Anche i rami secchi o malati vanno regolarmente eliminati, e quelli troppo affastellati tra di loro devono essere diradati per consentire alla pianta di essere arieggiata e di avere una giusta irradiazione solare. I rami troppo pendenti o anche le branche inserite sul tronco con un angolo troppo stretto devono essere recisi perché rischiano di scosciarsi e di provocare quindi una grande ferita alla pianta.
Gli attrezzi da potatura
Per eseguire corrette potature bisogna avere l’attrezzatura adatta.
Le cesoie servono per tagliare rami fino ai 2 cm di diametro.

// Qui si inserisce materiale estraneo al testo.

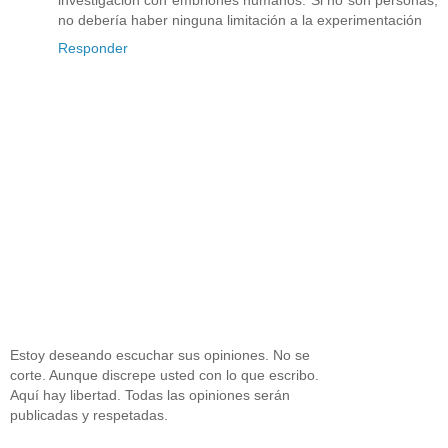
no debería haber ninguna limitación a la experimentación
Responder
Estoy deseando escuchar sus opiniones. No se
corte. Aunque discrepe usted con lo que escribo.
Aquí hay libertad. Todas las opiniones serán
publicadas y respetadas.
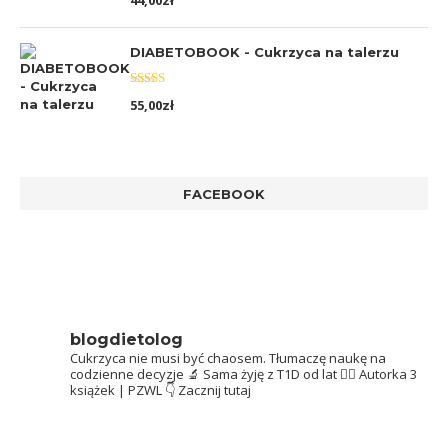
44,00
zł
5.00
na 5
DIABETOBOOK - Cukrzyca na talerzu
Oceniono
55,00
zł
5.00
na 5
FACEBOOK
blogdietolog
Cukrzyca nie musi być chaosem.
Tłumaczę naukę na
codzienne decyzje 🔬
Sama żyję z T1D od lat 👩‍⚕️
Autorka 3
książek | PZWL
👇 Zacznij tutaj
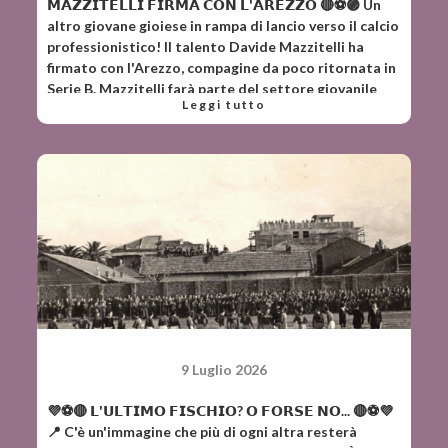
𝗠𝗔𝗭𝗭𝗜𝗧𝗘𝗟𝗟𝗜 𝗙𝗜𝗥𝗠𝗔 𝗖𝗢𝗡 𝗟'𝗔𝗥𝗘𝗭𝗭𝗢 🔴⚽️🟣 Un
calcio gioiese ripartirà dunque dai gradini più bassi,
altro giovane gioiese in rampa di lancio verso il calcio
con l'auspicio (da parte di chi scrive) che ci possa
professionistico! Il talento Davide Mazzitelli ha
essere in futuro un'unione d'intenti che possa dare
firmato con l'Arezzo, compagine da poco ritornata in
forza, visione ed ambizione, naturalmente a patto
Serie B. Mazzitelli farà parte del settore giovanile
che le istituzioni collaborino mettendo a norma le
Leggi tutto
amaranto e chissà che a seguirlo potrebbero esserci
strutture sportive della Città.
altri ragazzi terribili del vivaio viola. Un segno
tangibile che a livello giovanile si stava costruendo
qualcosa d'importante e che il materiale umano a
disposizione nel nostro territorio è di grandissmo
valore. Peccato che la quasi certa scomparsa della
Polisportiva Gioiese cancelli tutto il lavoro svolto
con grande passione e sacrificio.
9 Luglio 2026
💜⚽️🔴 𝗟'𝗨𝗟𝗧𝗜𝗠𝗢 𝗙𝗜𝗦𝗖𝗛𝗜𝗢? 𝗢 𝗙𝗢𝗥𝗦𝗘 𝗡𝗢... 🔴⚽️💜
📍 C'è un'immagine che più di ogni altra resterà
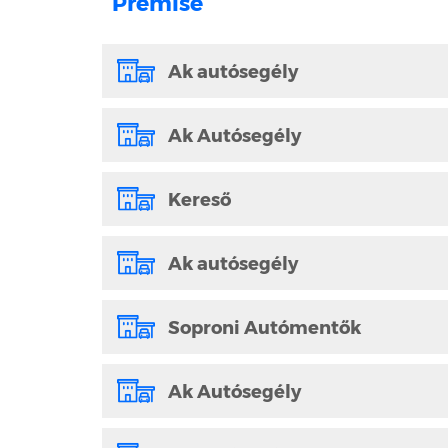
Premise
Ak autósegély
Ak Autósegély
Kereső
Ak autósegély
Soproni Autómentők
Ak Autósegély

E’ molto importante che siano robuste e di buona qualità perché altrimenti si rompono facilmente. Con le cesoie bisogna fare tagli netti, senza sfibrare il ramo.

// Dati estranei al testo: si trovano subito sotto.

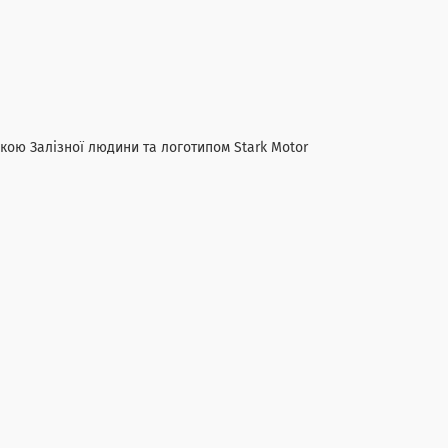
кою Залізної людини та логотипом Stark Motor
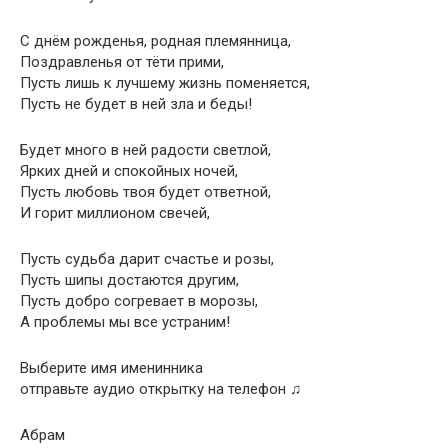
С днём рожденья, родная племянница,
Поздравленья от тёти прими,
Пусть лишь к лучшему жизнь поменяется,
Пусть не будет в ней зла и беды!
Будет много в ней радости светлой,
Ярких дней и спокойных ночей,
Пусть любовь твоя будет ответной,
И горит миллионом свечей,
Пусть судьба дарит счастье и розы,
Пусть шипы достаются другим,
Пусть добро согревает в морозы,
А проблемы мы все устраним!
Выберите имя именинника
отправьте аудио открытку на телефон ♫
Абрам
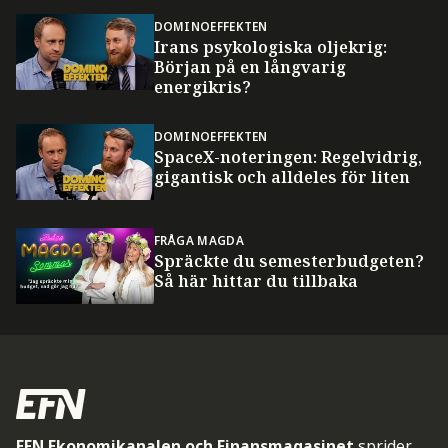
DOMINOEFFEKTEN
Irans psykologiska oljekrig:
Början på en långvarig
energikris?
DOMINOEFFEKTEN
SpaceX-noteringen: Regelvidrig,
gigantisk och alldeles för liten
FRÅGA MAGDA
Spräckte du semesterbudgeten?
Så här hittar du tillbaka
EFN Ekonomikanalen och Finansmagasinet
sprider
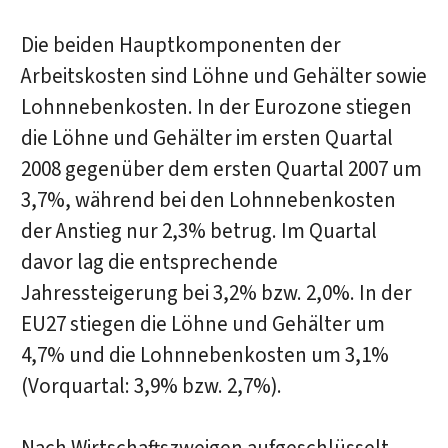
Die beiden Hauptkomponenten der
Arbeitskosten sind Löhne und Gehälter sowie
Lohnnebenkosten. In der Eurozone stiegen
die Löhne und Gehälter im ersten Quartal
2008 gegenüber dem ersten Quartal 2007 um
3,7%, während bei den Lohnnebenkosten
der Anstieg nur 2,3% betrug. Im Quartal
davor lag die entsprechende
Jahressteigerung bei 3,2% bzw. 2,0%. In der
EU27 stiegen die Löhne und Gehälter um
4,7% und die Lohnnebenkosten um 3,1%
(Vorquartal: 3,9% bzw. 2,7%).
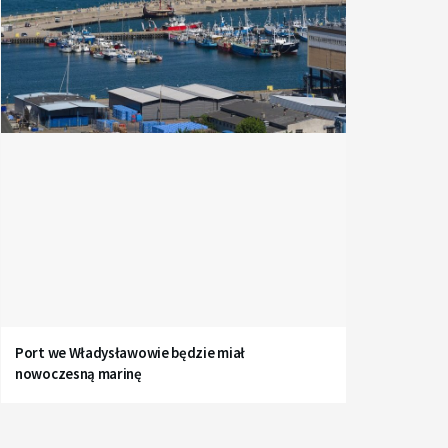
Port we Władysławowie będzie miał
nowoczesną marinę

Il troncarami, da usare con due mani, è una cesoia con manici lunghi circa 80 cm, utile per tagliare rami del diametro di 3-5 cm. L’importante è che sia robusto e al tempo stesso leggero.
Lo svettatoio ha una lunga asta fissa o telescopica con una lama che può essere azionata da un meccanismo a molla o a catena: è utile per potare alberi alti anche 5 metri evitando la scala.

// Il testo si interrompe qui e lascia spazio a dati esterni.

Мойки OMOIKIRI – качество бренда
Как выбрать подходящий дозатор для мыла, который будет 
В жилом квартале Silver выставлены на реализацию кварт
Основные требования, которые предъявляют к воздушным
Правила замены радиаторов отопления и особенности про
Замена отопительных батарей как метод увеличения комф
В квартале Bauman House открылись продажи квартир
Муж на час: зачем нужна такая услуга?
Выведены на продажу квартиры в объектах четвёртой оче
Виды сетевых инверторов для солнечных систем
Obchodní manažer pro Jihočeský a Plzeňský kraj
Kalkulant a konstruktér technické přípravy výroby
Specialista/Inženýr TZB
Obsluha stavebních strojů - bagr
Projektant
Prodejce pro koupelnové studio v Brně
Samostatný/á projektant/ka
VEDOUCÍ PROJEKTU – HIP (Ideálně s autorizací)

Il seghetto serve per tagliare branche più grandi e dovrebbe poter consentire tagli rapidi e precisi.
Infine la motosega a motore potrebbe servire per tagli di grandi branche, nei rari casi in cui siano necessarie delle capitozzature o l’abbattimento alla base di una pianta morta. Ricordiamo di usarla solo indossando l’attrezzatura antinfortunistica (casco, tuta, guanti, stivali).
L’autopotatura
Le piante hanno effettivamente una naturale tendenza a regolare la loro carica di rami. Quando un ramo è in una posizione molto svantaggiosa e particolarmente ombreggiata, solitamente in basso, la pianta tende ad escluderlo interrompendogli la fornitura di linfa, finché questo non secca e cade naturalmente.
La gestione dei residui di potatura
Dopo la potatura di un frutteto in genere si ottiene un accumulo di rami. Questi, come appare scontato, possono alimentare stufe o camini, che non tutti però hanno. Una valida alternativa è quella di farli tornare alla terra dopo un processo di sminuzzamento con un biotrituratore e il successivo compostaggio. Perché questi resti triturati si decompongano bene conviene però miscelarli ad altre sostanze organiche più tenere (contenenti cioè meno lignina). Quando il compost sarà maturo potrà essere distribuito nuovamente nel frutteto e in questo modo, anche se non dovrà essere l’unica fonte di reintegro, si restituisce alla terra parte della sostanza organica consumata.